→ Assignment: The records below are to be transcribed exactly, with the pictures removed.

____________________

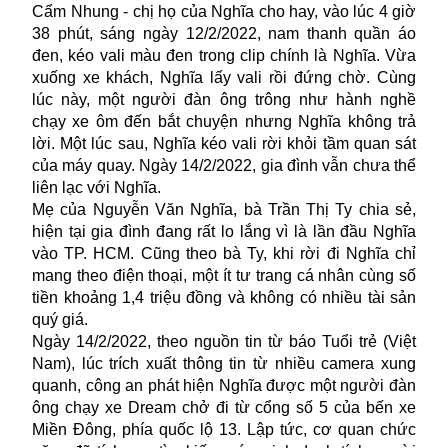
Cẩm Nhung - chị họ của Nghĩa cho hay, vào lúc 4 giờ
38 phút, sáng ngày 12/2/2022, nam thanh quần áo
đen, kéo vali màu đen trong clip chính là Nghĩa. Vừa
xuống xe khách, Nghĩa lấy vali rồi đứng chờ. Cùng
lúc này, một người đàn ông trông như hành nghề
chạy xe ôm đến bắt chuyện nhưng Nghĩa không trả
lời. Một lúc sau, Nghĩa kéo vali rời khỏi tầm quan sát
của máy quay. Ngày 14/2/2022, gia đình vẫn chưa thể
liên lạc với Nghĩa.
Mẹ của Nguyễn Văn Nghĩa, bà Trần Thị Ty chia sẻ,
hiện tại gia đình đang rất lo lắng vì là lần đầu Nghĩa
vào TP. HCM. Cũng theo bà Ty, khi rời đi Nghĩa chỉ
mang theo điện thoại, một ít tư trang cá nhân cùng số
tiền khoảng 1,4 triệu đồng và không có nhiều tài sản
quý giá.
Ngày 14/2/2022, theo nguồn tin từ báo Tuổi trẻ (Việt
Nam), lúc trích xuất thông tin từ nhiều camera xung
quanh, công an phát hiện Nghĩa được một người đàn
ông chạy xe Dream chở đi từ cổng số 5 của bến xe
Miền Đông, phía quốc lộ 13. Lập tức, cơ quan chức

____________________

→ Solved problem:
Cẩm Nhung - chị họ của Nghĩa cho hay, vào lúc 4 giờ
38 phút, sáng ngày 12/2/2022, nam thanh quần áo
đen, kéo vali màu đen trong clip chính là Nghĩa. Vừa
xuống xe khách, Nghĩa lấy vali rồi đứng chờ. Cùng
lúc này, một người đàn ông trông như hành nghề
chạy xe ôm đến bắt chuyện nhưng Nghĩa không trả
lời. Một lúc sau, Nghĩa kéo vali rời khỏi tầm quan sát
của máy quay. Ngày 14/2/2022, gia đình vẫn chưa thể
liên lạc với Nghĩa.
Mẹ của Nguyễn Văn Nghĩa, bà Trần Thị Ty chia sẻ,
hiện tại gia đình đang rất lo lắng vì là lần đầu Nghĩa
vào TP. HCM. Cũng theo bà Ty, khi rời đi Nghĩa chỉ
mang theo điện thoại, một ít tư trang cá nhân cùng số
tiền khoảng 1,4 triệu đồng và không có nhiều tài sản
quý giá.
Ngày 14/2/2022, theo nguồn tin từ báo Tuổi trẻ (Việt
Nam), lúc trích xuất thông tin từ nhiều camera xung
quanh, công an phát hiện Nghĩa được một người đàn
ông chạy xe Dream chở đi từ cổng số 5 của bến xe
Miền Đông, phía quốc lộ 13. Lập tức, cơ quan chức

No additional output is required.